▶ Action item: When checking the entries below, count every line with the word "goals", then give only that number.

▶ Data under study:
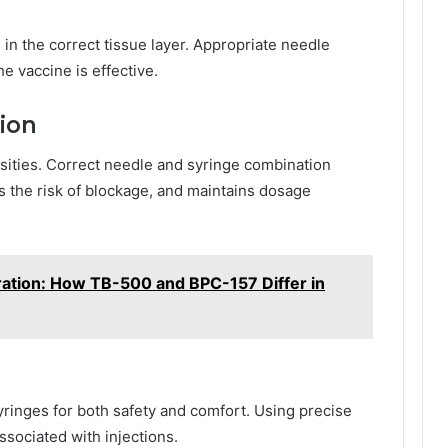
 in the correct tissue layer. Appropriate needle
e vaccine is effective.
ion
osities. Correct needle and syringe combination
 the risk of blockage, and maintains dosage
ation: How TB-500 and BPC-157 Differ in
yringes for both safety and comfort. Using precise
ssociated with injections.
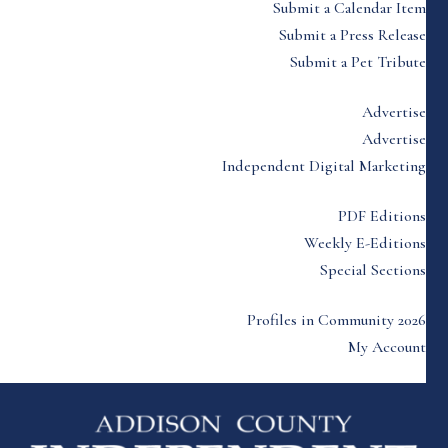
Submit a Calendar Item
Submit a Press Release
Submit a Pet Tribute
Advertise
Advertise
Independent Digital Marketing
PDF Editions
Weekly E-Editions
Special Sections
Profiles in Community 2026
My Account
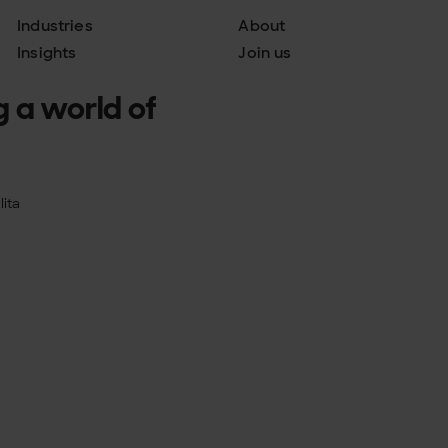
Industries
About
Insights
Join us
g a world of
ita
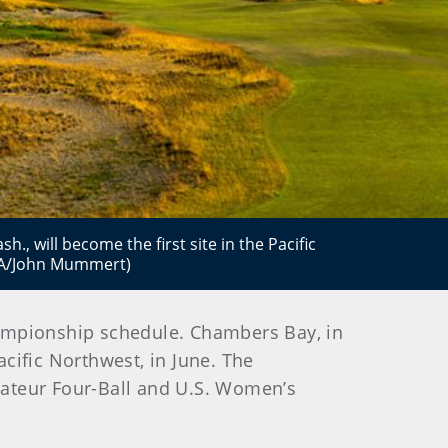
., will become the first site in the Pacific
GA/John Mummert)
championship schedule. Chambers Bay, in
acific Northwest, in June. The
mateur Four-Ball and U.S. Women’s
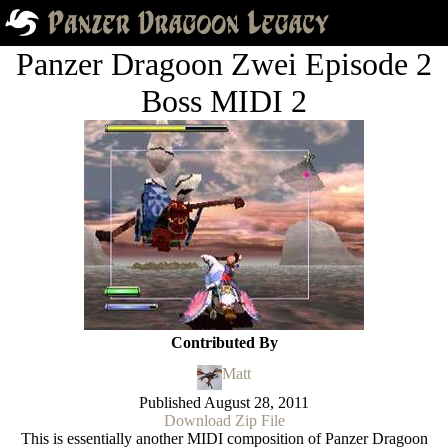
Panzer Dragoon Zwei Episode 2
Boss MIDI 2
Contributed By
Matt
Published
August 28, 2011
Download Zip File
This is essentially another MIDI composition of Panzer Dragoon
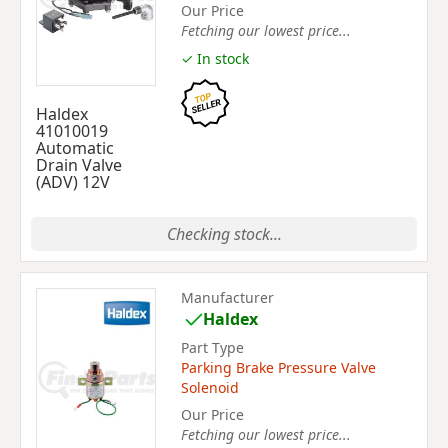
Our Price
Fetching our lowest price...
✓ In stock
Haldex
41010019
Automatic
Drain Valve
(ADV) 12V
Checking stock...
Manufacturer
Haldex
Part Type
Parking Brake Pressure Valve
Solenoid
Our Price
Fetching our lowest price...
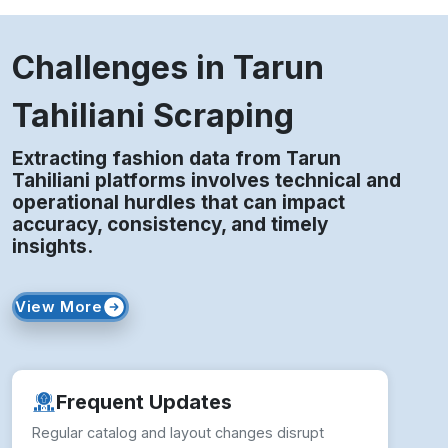
Challenges in Tarun
Tahiliani Scraping
Extracting fashion data from Tarun
Tahiliani platforms involves technical and
operational hurdles that can impact
accuracy, consistency, and timely
insights.
View More
Frequent Updates
Regular catalog and layout changes disrupt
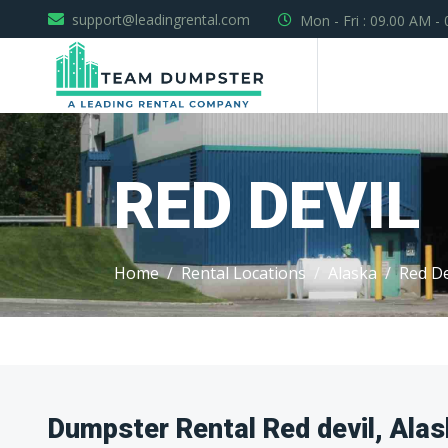
support@leadingrental.com
Mon - Fri : 09.00 AM -
RED DEVIL
Home
Rental Locations
Alaska
Red De
Dumpster Rental Red devil, Ala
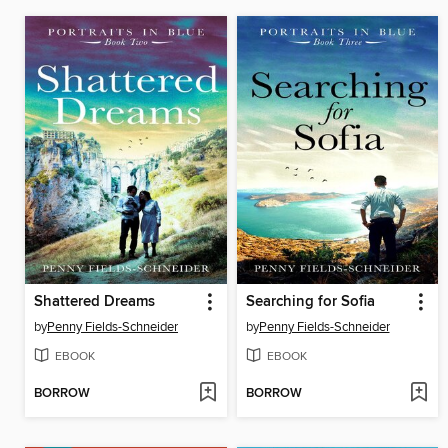
Shattered Dreams
Searching for Sofia
by
Penny Fields-Schneider
by
Penny Fields-Schneider
EBOOK
EBOOK
BORROW
BORROW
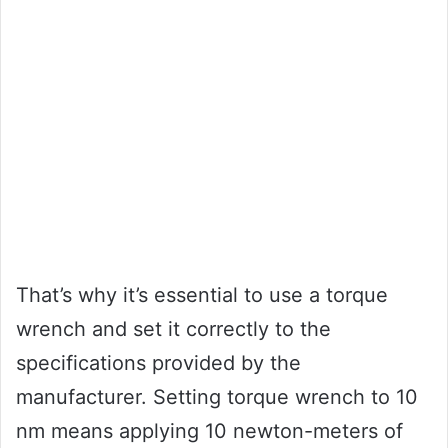
That’s why it’s essential to use a torque
wrench and set it correctly to the
specifications provided by the
manufacturer. Setting torque wrench to 10
nm means applying 10 newton-meters of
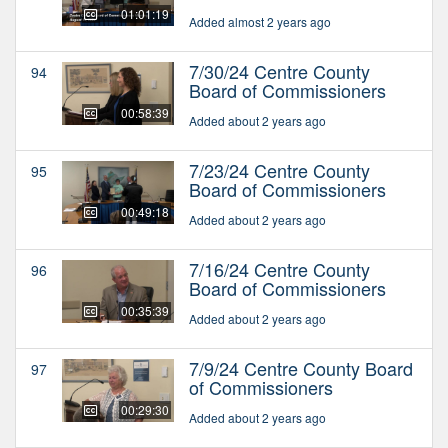
01:01:19
Added almost 2 years ago
7/30/24 Centre County
94
Board of Commissioners
00:58:39
Added about 2 years ago
7/23/24 Centre County
95
Board of Commissioners
00:49:18
Added about 2 years ago
7/16/24 Centre County
96
Board of Commissioners
00:35:39
Added about 2 years ago
7/9/24 Centre County Board
97
of Commissioners
00:29:30
Added about 2 years ago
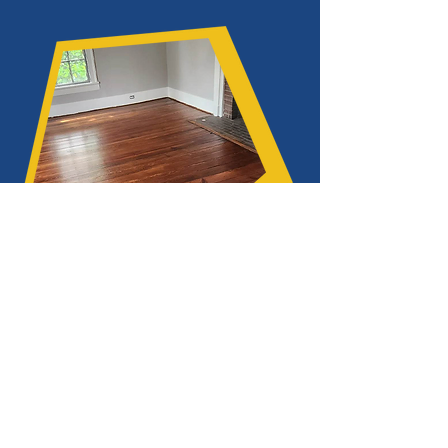
What is the price of refinishing
hardwood floors in Dawsonville,
Georgia?
The ultimate cost of refinishing hardwood
floors might vary depending on a number
of factors.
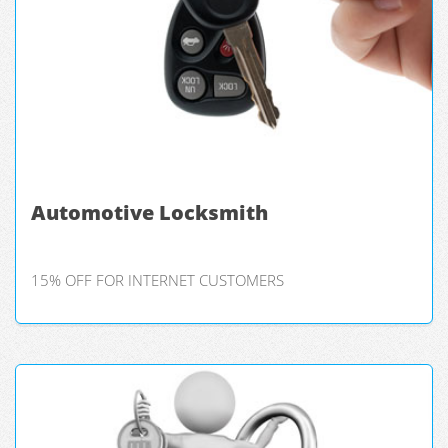
Automotive Locksmith
15% OFF FOR INTERNET CUSTOMERS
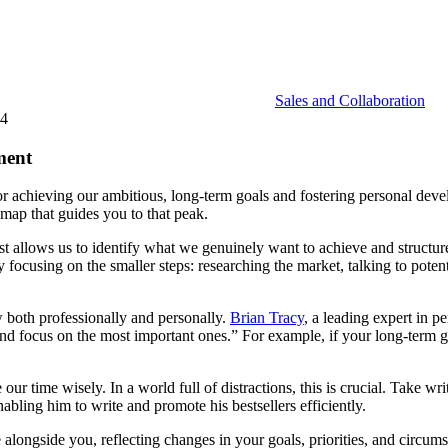
Sales and Collaboration
24
ment
ool for achieving our ambitious, long-term goals and fostering personal de
map that guides you to that peak.
st allows us to identify what we genuinely want to achieve and structure 
 focusing on the smaller steps: researching the market, talking to potent
w both professionally and personally.
Brian Tracy
, a leading expert in 
nd focus on the most important ones.” For example, if your long-term go
e our time wisely. In a world full of distractions, this is crucial. Take 
abling him to write and promote his bestsellers efficiently.
lve alongside you, reflecting changes in your goals, priorities, and cir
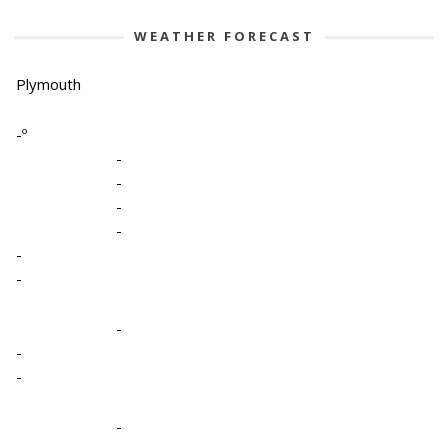
WEATHER FORECAST
Plymouth
-º
-
-
-
-
-
-
-
-
-
-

▶ Answer section: 2